Abstract
Develops a rigorous and accurate semantics for x86 multiprocessor programs, from instruction decoding to relaxed memory model, mechanized in HOL. Tests the semantics against actual processors and the vendor litmus-test examples, and gives an equivalent abstract-machine characterization of the axiomatic memory model. For programs that are (in some precise sense) data-race free, proves in HOL that their behavior is sequentially consistent. Also contrasts the x86 model with some aspects of Power and ARM behavior.
Comments
Processor architecture memory models are historically underspecified and this is a noble effort at remedying that. Not only did they pore over vendor documentation, they built tools for doing empirical testing to help resolve ambiguities and beat the bushes inside and outside Intel to get what information they could. Interestingly, the model presented in this paper turned out to have some problems, and based on spec refinements from Intel and more testing, they developed a new model based on total store order rather than causal consistency which more accurately reflects reality. They also provide source for many of their tools and their mechanized proofs on their website.

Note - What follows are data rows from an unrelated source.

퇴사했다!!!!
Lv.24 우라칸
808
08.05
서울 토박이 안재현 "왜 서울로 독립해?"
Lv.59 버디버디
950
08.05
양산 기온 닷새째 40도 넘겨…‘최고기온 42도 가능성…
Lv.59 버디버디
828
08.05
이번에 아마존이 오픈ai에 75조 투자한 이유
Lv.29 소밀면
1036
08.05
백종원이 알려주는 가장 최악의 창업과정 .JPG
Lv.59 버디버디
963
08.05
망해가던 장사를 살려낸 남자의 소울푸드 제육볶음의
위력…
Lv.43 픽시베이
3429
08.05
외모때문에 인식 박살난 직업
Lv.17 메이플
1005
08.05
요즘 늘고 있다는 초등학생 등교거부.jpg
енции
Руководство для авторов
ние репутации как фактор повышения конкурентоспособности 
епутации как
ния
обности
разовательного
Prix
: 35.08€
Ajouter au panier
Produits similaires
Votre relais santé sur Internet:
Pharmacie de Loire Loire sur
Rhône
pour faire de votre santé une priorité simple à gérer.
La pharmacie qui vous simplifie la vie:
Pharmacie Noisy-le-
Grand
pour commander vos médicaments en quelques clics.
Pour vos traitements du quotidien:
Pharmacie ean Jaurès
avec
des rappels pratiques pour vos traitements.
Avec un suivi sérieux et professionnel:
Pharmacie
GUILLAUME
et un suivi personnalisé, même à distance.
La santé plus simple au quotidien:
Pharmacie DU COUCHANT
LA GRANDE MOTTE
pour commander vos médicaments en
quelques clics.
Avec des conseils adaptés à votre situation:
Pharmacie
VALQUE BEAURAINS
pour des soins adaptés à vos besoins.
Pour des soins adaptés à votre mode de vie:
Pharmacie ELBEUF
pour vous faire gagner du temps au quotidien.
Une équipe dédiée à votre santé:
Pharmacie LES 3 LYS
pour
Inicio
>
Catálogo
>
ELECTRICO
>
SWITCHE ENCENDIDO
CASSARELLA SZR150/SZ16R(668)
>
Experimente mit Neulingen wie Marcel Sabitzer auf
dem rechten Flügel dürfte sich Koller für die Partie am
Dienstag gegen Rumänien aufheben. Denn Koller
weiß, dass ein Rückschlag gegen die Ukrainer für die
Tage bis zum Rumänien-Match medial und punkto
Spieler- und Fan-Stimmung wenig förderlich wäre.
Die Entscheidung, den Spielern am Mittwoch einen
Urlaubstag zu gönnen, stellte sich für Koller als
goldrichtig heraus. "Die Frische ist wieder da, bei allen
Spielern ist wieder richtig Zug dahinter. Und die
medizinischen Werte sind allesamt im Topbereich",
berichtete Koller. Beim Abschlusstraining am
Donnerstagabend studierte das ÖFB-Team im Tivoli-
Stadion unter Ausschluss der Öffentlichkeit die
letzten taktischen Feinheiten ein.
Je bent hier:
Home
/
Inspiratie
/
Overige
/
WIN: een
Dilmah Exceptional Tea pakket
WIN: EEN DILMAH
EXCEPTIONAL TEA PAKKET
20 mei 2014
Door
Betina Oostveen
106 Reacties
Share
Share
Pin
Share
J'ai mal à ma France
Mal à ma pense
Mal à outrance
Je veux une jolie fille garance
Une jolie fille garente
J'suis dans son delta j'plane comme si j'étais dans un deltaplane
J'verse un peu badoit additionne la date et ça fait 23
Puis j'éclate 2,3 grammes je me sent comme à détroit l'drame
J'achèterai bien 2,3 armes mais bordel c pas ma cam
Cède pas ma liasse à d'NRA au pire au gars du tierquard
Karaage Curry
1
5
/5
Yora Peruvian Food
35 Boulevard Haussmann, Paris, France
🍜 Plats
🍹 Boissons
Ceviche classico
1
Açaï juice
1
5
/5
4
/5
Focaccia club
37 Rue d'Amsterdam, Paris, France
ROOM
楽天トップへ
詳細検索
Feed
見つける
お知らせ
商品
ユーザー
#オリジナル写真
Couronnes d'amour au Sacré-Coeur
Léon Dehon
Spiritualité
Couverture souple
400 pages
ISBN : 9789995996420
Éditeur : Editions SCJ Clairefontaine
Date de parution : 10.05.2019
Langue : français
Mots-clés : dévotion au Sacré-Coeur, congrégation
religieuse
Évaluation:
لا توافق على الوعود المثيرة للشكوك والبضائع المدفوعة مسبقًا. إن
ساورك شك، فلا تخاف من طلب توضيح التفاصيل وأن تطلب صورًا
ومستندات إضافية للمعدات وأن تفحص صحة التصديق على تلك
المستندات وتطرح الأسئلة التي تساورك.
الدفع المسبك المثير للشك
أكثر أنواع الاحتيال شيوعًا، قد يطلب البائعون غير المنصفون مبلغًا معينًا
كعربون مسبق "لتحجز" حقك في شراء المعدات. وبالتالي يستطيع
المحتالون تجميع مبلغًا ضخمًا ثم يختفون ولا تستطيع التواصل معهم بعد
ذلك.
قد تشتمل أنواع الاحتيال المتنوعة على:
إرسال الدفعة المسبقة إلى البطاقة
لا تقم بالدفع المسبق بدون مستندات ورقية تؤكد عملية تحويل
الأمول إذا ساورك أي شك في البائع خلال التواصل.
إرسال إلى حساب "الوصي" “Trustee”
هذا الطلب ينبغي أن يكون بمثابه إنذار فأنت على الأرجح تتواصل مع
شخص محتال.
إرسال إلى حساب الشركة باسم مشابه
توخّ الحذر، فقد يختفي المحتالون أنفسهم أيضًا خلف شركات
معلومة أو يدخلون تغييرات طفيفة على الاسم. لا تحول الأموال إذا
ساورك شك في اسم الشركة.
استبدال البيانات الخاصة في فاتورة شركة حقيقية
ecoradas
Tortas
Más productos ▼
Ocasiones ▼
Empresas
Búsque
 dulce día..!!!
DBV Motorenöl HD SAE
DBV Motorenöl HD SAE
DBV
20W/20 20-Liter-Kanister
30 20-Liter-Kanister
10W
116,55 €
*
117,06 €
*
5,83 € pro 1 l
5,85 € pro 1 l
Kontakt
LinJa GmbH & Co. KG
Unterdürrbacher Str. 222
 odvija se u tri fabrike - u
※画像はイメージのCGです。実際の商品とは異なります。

The whole business is dauntingly complex. The concrete examples demonstrating the axioms in the axiomatic semantics show just how difficult it can be to reason about relaxed memory models. The axiomatic semantics itself was a bear for me to comprehend, but that’s more the double whammy of unfamiliar notation and the complexity of the underlying memory models. They are also working on a machine model which is far nicer for developing an intuition, though less useful for proofs. Fortunately, most of us don’t have to think about all this because we can just use locks to avoid data races and rely on the (proven) fact that data race free programs see sequentially consistent memory, but VM and OS implementers will no doubt appreciate unambiguous answers to tricky edge cases.